*** Data ***

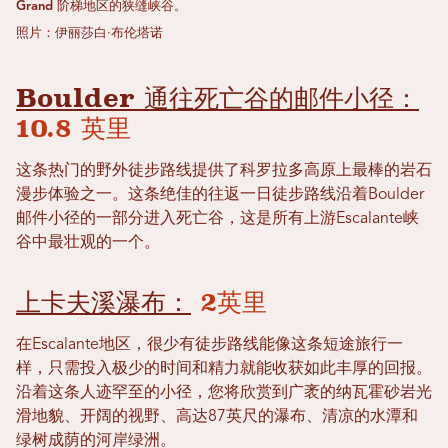
Grand 阶梯地区的狭缝峡谷。
照片：伊丽莎白·布伦塔诺
Boulder 通往死亡谷的邮件小径：
10.8 英里
这条热门的野外徒步路线提供了科罗拉多高原上最棒的岩石
漫步体验之一。这条绝佳的往返一日徒步路线沿着Boulder
邮件小径的一部分进入死亡谷，这是所有上游Escalante峡
谷中最壮观的一个。
上卡夫溪瀑布：
2英里
在Escalante地区，很少有徒步路线能像这条短途旅行一
样，只需投入极少的时间和精力就能收获如此丰厚的回报。
沿着这条人迹罕至的小径，您将欣赏到广袤的纳瓦霍砂岩光
滑地貌、开阔的视野、高达87英尺的瀑布、清凉的水潭和
绿树成荫的河岸绿洲。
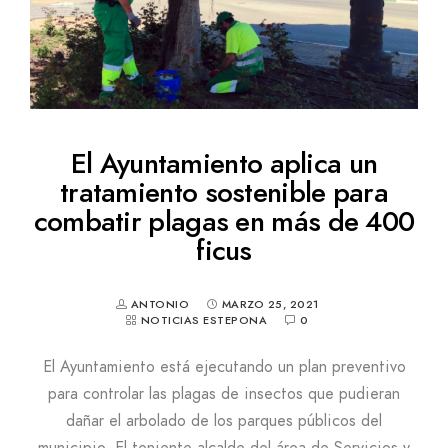
El Ayuntamiento aplica un
tratamiento sostenible para
combatir plagas en más de 400
ficus
ANTONIO
MARZO 25, 2021
NOTICIAS ESTEPONA
0
El Ayuntamiento está ejecutando un plan preventivo
para controlar las plagas de insectos que pudieran
dañar el arbolado de los parques públicos del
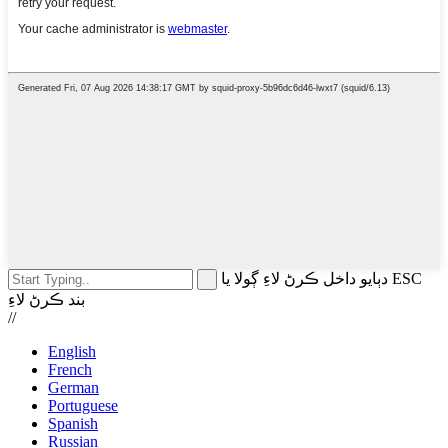
دٻايو داخل ڪرڻ لاءِ ڳولا يا ESC
بند ڪرڻ لاءِ
//
English
French
German
Portuguese
Spanish
Russian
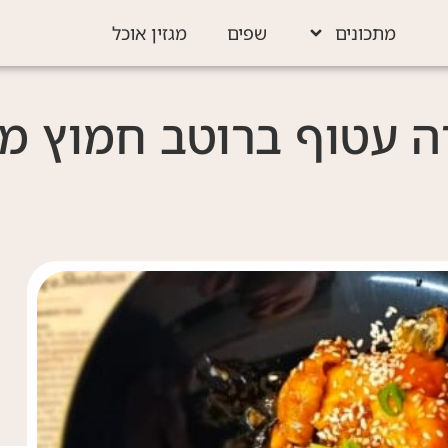
מתכונים
שפים
מגזין אוכל
ה עטוף ברוטב חמוץ מ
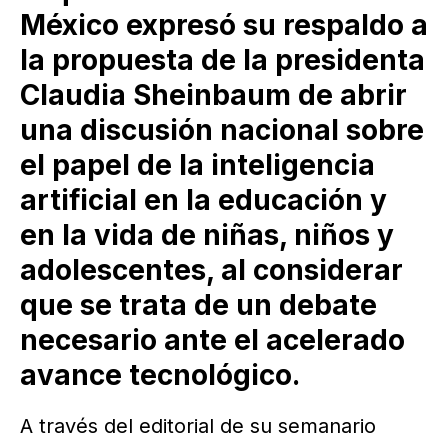
México expresó su respaldo a
la propuesta de la presidenta
Claudia Sheinbaum de abrir
una discusión nacional sobre
el papel de la inteligencia
artificial en la educación y
en la vida de niñas, niños y
adolescentes, al considerar
que se trata de un debate
necesario ante el acelerado
avance tecnológico.
A través del editorial de su semanario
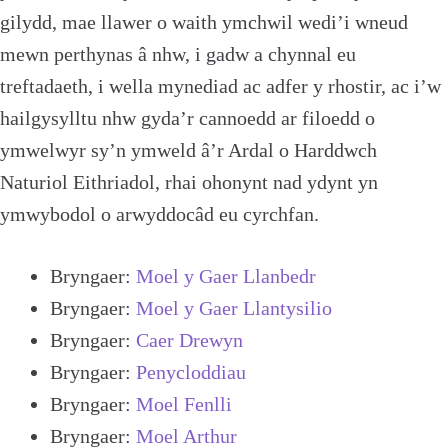
gilydd, mae llawer o waith ymchwil wedi’i wneud
mewn perthynas â nhw, i gadw a chynnal eu
treftadaeth, i wella mynediad ac adfer y rhostir, ac i’w
hailgysylltu nhw gyda’r cannoedd ar filoedd o
ymwelwyr sy’n ymweld â’r Ardal o Harddwch
Naturiol Eithriadol, rhai ohonynt nad ydynt yn
ymwybodol o arwyddocâd eu cyrchfan.
Bryngaer:
Moel y Gaer Llanbedr
Bryngaer:
Moel y Gaer Llantysilio
Bryngaer:
Caer Drewyn
Bryngaer:
Penycloddiau
Bryngaer:
Moel Fenlli
Bryngaer:
Moel Arthur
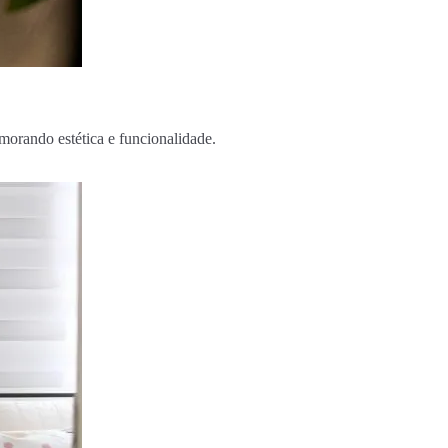
orando estética e funcionalidade.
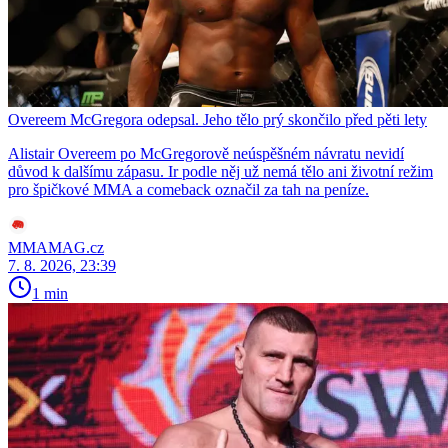
Overeem McGregora odepsal. Jeho tělo prý skončilo před pěti lety
Alistair Overeem po McGregorově neúspěšném návratu nevidí
důvod k dalšímu zápasu. Ir podle něj už nemá tělo ani životní režim
pro špičkové MMA a comeback označil za tah na peníze.
MMAMAG.cz
7. 8. 2026, 23:39
1 min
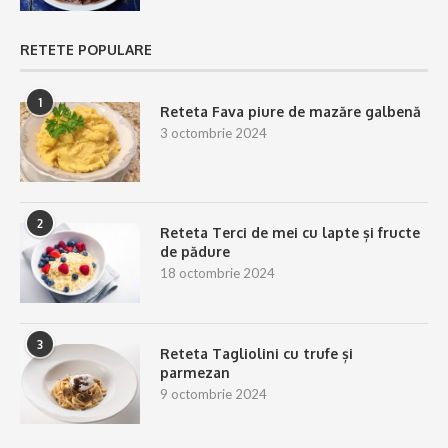
RETETE POPULARE
1
Reteta Fava piure de mazăre galbenă
3 octombrie 2024
2
Reteta Terci de mei cu lapte și fructe
de pădure
18 octombrie 2024
3
Reteta Tagliolini cu trufe și
parmezan
9 octombrie 2024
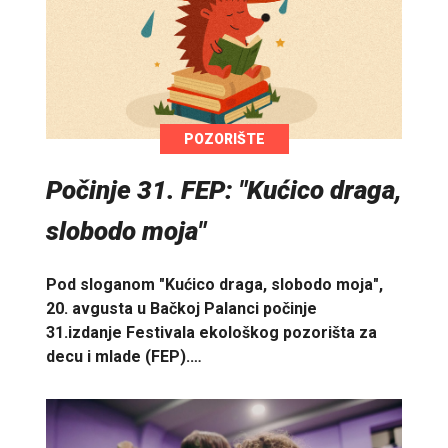
POZORIŠTE
Počinje 31. FEP: "Kućico draga,
slobodo moja"
Pod sloganom "Kućico draga, slobodo moja",
20. avgusta u Bačkoj Palanci počinje
31.izdanje Festivala ekološkog pozorišta za
decu i mlade (FEP).…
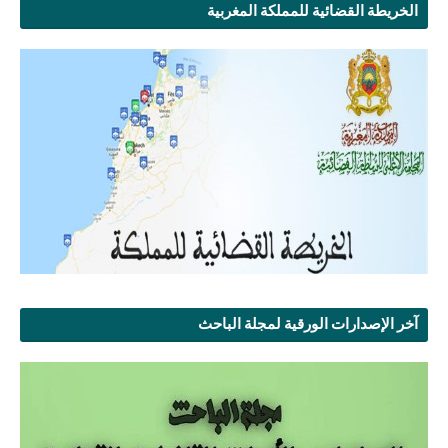
الخريطة القضائية للمملكة المغربية
آخر الإصدارات الورقية لمجلة الباحث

*** End of Data ***

◆ To do: Print the data above exactly, minus pictures.

◆ Exercise answer:
Grand 阶梯地区的狭缝峡谷。
照片：伊丽莎白·布伦塔诺
Boulder 通往死亡谷的邮件小径：
10.8 英里
这条热门的野外徒步路线提供了科罗拉多高原上最棒的岩石
漫步体验之一。这条绝佳的往返一日徒步路线沿着Boulder
邮件小径的一部分进入死亡谷，这是所有上游Escalante峡
谷中最壮观的一个。
上卡夫溪瀑布：
2英里
在Escalante地区，很少有徒步路线能像这条短途旅行一
样，只需投入极少的时间和精力就能收获如此丰厚的回报。
沿着这条人迹罕至的小径，您将欣赏到广袤的纳瓦霍砂岩光
滑地貌、开阔的视野、高达87英尺的瀑布、清凉的水潭和
绿树成荫的河岸绿洲。
El Ayuntamiento aplica un
tratamiento sostenible para
combatir plagas en más de 400
ficus
ANTONIO
MARZO 25, 2021
NOTICIAS ESTEPONA
0
El Ayuntamiento está ejecutando un plan preventivo
para controlar las plagas de insectos que pudieran
dañar el arbolado de los parques públicos del
دٻايو داخل ڪرڻ لاءِ ڳولا يا ESC
بند ڪرڻ لاءِ
//
English
French
German
Portuguese
Spanish
Russian
מתכונים
שפים
מגזין אוכל
ה עטוף ברוטב חמוץ מ
México expresó su respaldo a
la propuesta de la presidenta
Claudia Sheinbaum de abrir
una discusión nacional sobre
el papel de la inteligencia
artificial en la educación y
en la vida de niñas, niños y
adolescentes, al considerar
que se trata de un debate
necesario ante el acelerado
avance tecnológico.
A través del editorial de su semanario
gilydd, mae llawer o waith ymchwil wedi’i wneud
mewn perthynas â nhw, i gadw a chynnal eu
treftadaeth, i wella mynediad ac adfer y rhostir, ac i’w
hailgysylltu nhw gyda’r cannoedd ar filoedd o
ymwelwyr sy’n ymweld â’r Ardal o Harddwch
Naturiol Eithriadol, rhai ohonynt nad ydynt yn
ymwybodol o arwyddocâd eu cyrchfan.
Bryngaer:
Moel y Gaer Llanbedr
Bryngaer:
Moel y Gaer Llantysilio
Bryngaer:
Caer Drewyn
Bryngaer:
Penycloddiau
Bryngaer:
Moel Fenlli
Bryngaer:
Moel Arthur
orando estética e funcionalidade.
Overeem McGregora odepsal. Jeho tělo prý skončilo před pěti lety
Alistair Overeem po McGregorově neúspěšném návratu nevidí
důvod k dalšímu zápasu. Ir podle něj už nemá tělo ani životní režim
pro špičkové MMA a comeback označil za tah na peníze.
MMAMAG.cz
7. 8. 2026, 23:39
1 min
RETETE POPULARE
1
Reteta Fava piure de mazăre galbenă
3 octombrie 2024
2
Reteta Terci de mei cu lapte și fructe
de pădure
18 octombrie 2024
3
Reteta Tagliolini cu trufe și
parmezan
9 octombrie 2024
POZORIŠTE
Počinje 31. FEP: "Kućico draga,
slobodo moja"
Pod sloganom "Kućico draga, slobodo moja",
20. avgusta u Bačkoj Palanci počinje
31.izdanje Festivala ekološkog pozorišta za
decu i mlade (FEP).…
الخريطة القضائية للمملكة المغربية
آخر الإصدارات الورقية لمجلة الباحث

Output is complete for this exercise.